Bisnis.com, JAKARTA – Kementerian Perdagangan (Kemendag) sudah menyiapkan aturan anyar untuk menekan gejolak harga dan menjamin pasokan minyak goreng domestik tetap stabil di tengah kenaikan harga minyak sawit mentah atau crude palm oil (CPO) di pasar dunia.
Direktur Jenderal Perdagangan Dalam Negeri Kemendag Oke Nurwan mengatakan, kebijakan anyar itu dirancang untuk melepaskan ketergantungan harga minyak goreng dari fluktuasi harga CPO internasional.
Oke menjelaskan, kebijakan tersebut masih dalam tahap peralihan yang bertumpu pada kebijakan terdahulu, seperti Domestic Market Obligation (DMO) dan Domestic Price Obligation (DPO) bagi para eksportir.
“Jadi saat ini konsentrasi pemerintah adalah dari temuan kami sementara ini, bagaimana melepaskan belenggu ketergantungan dari harga internasional, tetapi ini tidak bisa lama.
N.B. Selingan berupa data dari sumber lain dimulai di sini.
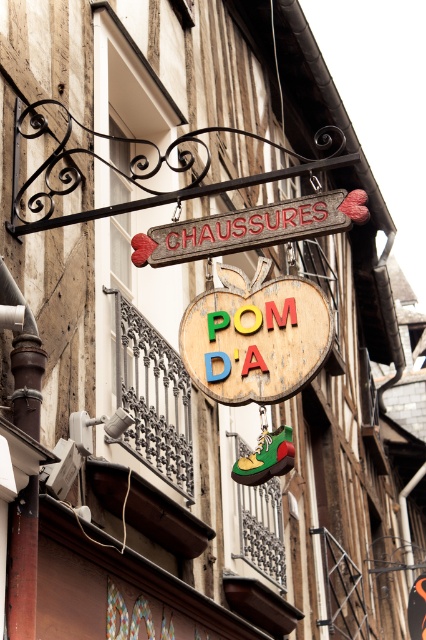 You are a window cleaner standing on a ladder. You need to clean both the wooden sign at center and the wooden signboard at center. The ladder can only reach up to 10 feet. Can you clean both without moving the ladder?

The wooden sign at center and wooden signboard at center are 10.59 feet apart from each other. Since the ladder can only reach up to 10 feet, you cannot clean both without moving the ladder because the distance between them exceeds the ladder reach.

You are a customer standing in front of the store. You see the wooden sign at center and the wooden signboard at center. Which one is positioned lower?

The wooden sign at center is positioned lower than the wooden signboard at center. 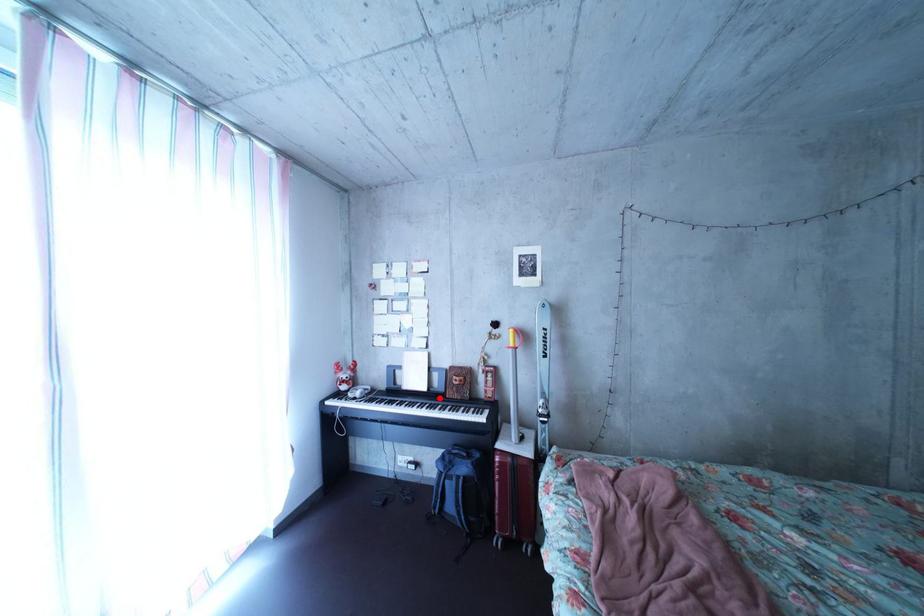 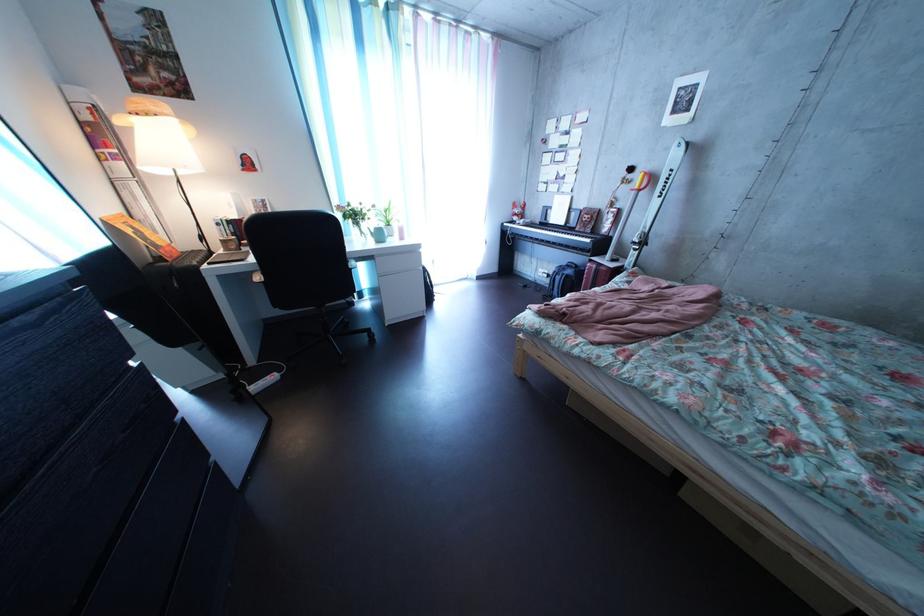 The point at the highlighted location is marked in the first image. Where is the corresponding point in the second image?

(577, 232)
Pemikiran kami sudah berjenjang, kami sudah siapkan berbagai kebijakan lainnya,” kata Oke saat memberi keterangan dalam diskusi Indef, Kamis (3/2/2022).
Menurutnya, manuver itu diambil setelah Kemendag mengidentifikasi kenaikan harga minyak goreng yang tidak terkendali turut disebabkan oleh kebijakan perdagangan pemerintah.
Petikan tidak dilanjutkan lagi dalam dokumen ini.